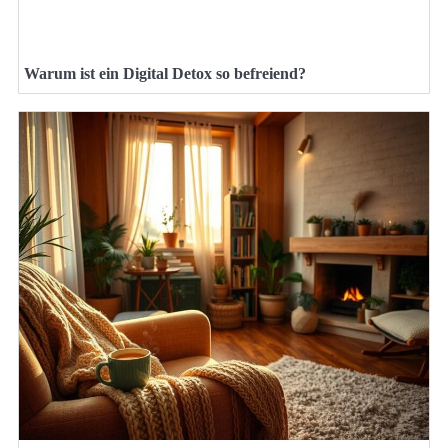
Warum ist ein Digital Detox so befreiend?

• • • • •

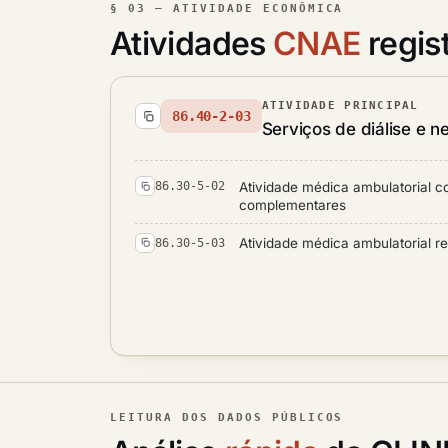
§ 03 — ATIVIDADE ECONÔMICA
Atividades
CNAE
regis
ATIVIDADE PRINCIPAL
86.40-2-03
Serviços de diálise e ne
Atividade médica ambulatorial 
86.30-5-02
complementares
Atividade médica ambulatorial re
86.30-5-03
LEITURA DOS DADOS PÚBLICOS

• • • • •

*Exercise prompt*:
In the data above, start at the line that has "Atividade médica ambulatorial re", stop after the line that has "LEITURA DOS DADOS PÚBLICOS", and print every line in between exactly as it stands.

*Exercise output*:
Atividade médica ambulatorial re
86.30-5-03
LEITURA DOS DADOS PÚBLICOS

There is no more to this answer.